Changing the way of thinking can be considered challenging. It requires accepting that there’s something wrong with the way you currently think about the design and management of work. Organizations, government, and educational institutions might have misguided managers to think in ways that are less than optimal.

You might recognize this: The organization is a top-down hierarchy where work is designed in functional specialisms. Decision-making is separated from work and it’s only considered a management duty. When making decisions, managers often use measures of budget, activity, productivity, standards and the like. Managers believe their job is to manage budgets and manage people. Most organizations are designed and managed in this way. The news is, this thinking doesn’t work very well.

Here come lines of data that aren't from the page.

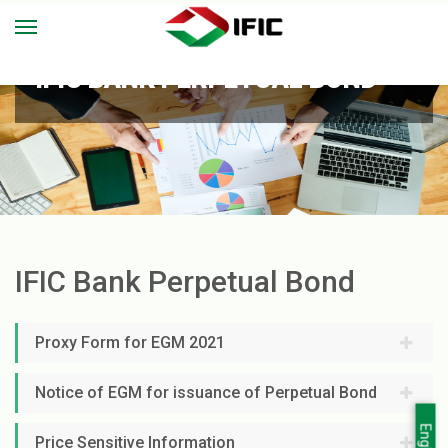
IFIC BANK PERPETUAL BOND
IFIC Bank Perpetual Bond
Proxy Form for EGM 2021
Notice of EGM for issuance of Perpetual Bond
English
Price Sensitive Information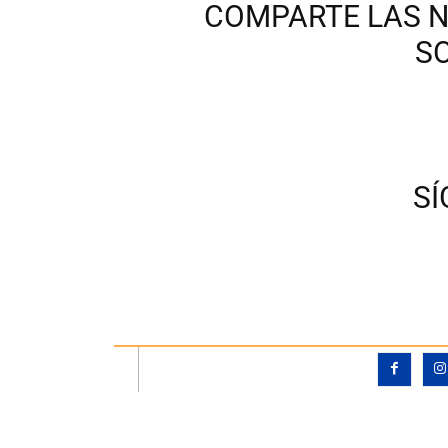
COMPARTE LAS N
S
S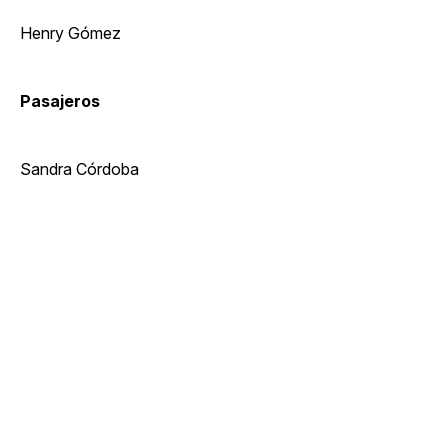
Henry Gómez
Pasajeros
Sandra Córdoba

Luckily, there is a better way.

Why do we teach this thinking? Because it worked originally. It is the thinking that was used in mass production and at the turn of the century it led to a quantum leap in performance. Our problem is we have not continued to learn. We invented the current management thinking and we have assumed it to be unsurpassable. Yet it has been surpassed.

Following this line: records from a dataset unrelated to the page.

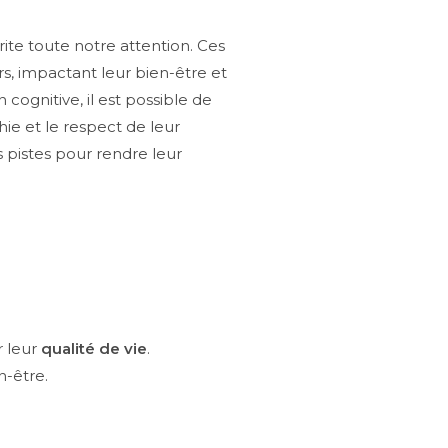
ite toute notre attention. Ces
s, impactant leur bien-être et
ognitive, il est possible de
hie et le respect de leur
es pistes pour rendre leur
r leur
qualité de vie
.
n-être.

Learning the better way begins with taking a different perspective – an ‘outside-in’ perspective – you look from the customers’ point of view how your organization looks like.

When you look from the ‘outside-in’ perspective, you always find out how unproductive your organization is. This sometimes alarming damage to productivity results again from the way the organization is designed and managed. Measures are related to functions and managers of those functions need to meet targets, the parts achieve their goals at the expense of the whole.

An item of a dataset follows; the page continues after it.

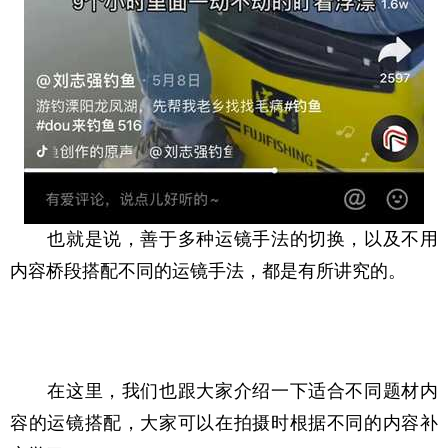
　　也就是说，善于多种运镜手法的切换，以及不用
内容桥段搭配不同的运镜手法，都是有所讲究的。
　　在这里，我们也跟大家介绍一下适合不同题材内
容的运镜搭配，大家可以在拍摄时根据不同的内容补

While we might think of work as being managed and controlled through functional top-down hierarchies, in practice, work ‘flows’ through an organization. Functional design and measurement always disturb flow. That is why learning to manage flow is a key to improving performance. The first step to managing flow is to think of your organization as responding to customer demands. Think of it this way: If you could understand the ‘valuable’ work at every point of transaction – the things that really matter to the customer – and do that and only that, your service would improve and you would be more efficient. Why? Because you get rid of the waste: good service always costs less – a concept many managers struggle with.

To improve the capability of your organization, it’s essential to understand and manage your organization as a system, to understand how the parts work together to achieve the aim. This means understanding how work flows from and to the organization’s customers. The paradox is that this is the starting point for improving your capability to understand that your current organization is a system, regardless of how you currently manage it.

While we have learned to think of our organizations as top-down hierarchies, they often don’t look like that to our customers. If you assume (as I do) that the purpose of any organization is to get and keep customers, to take the customers’ view of an organization leads to a different and more productive set of problems to address. When managers learn to think and work outside-in, the result is always significant improvement in revenue,service and efficiency.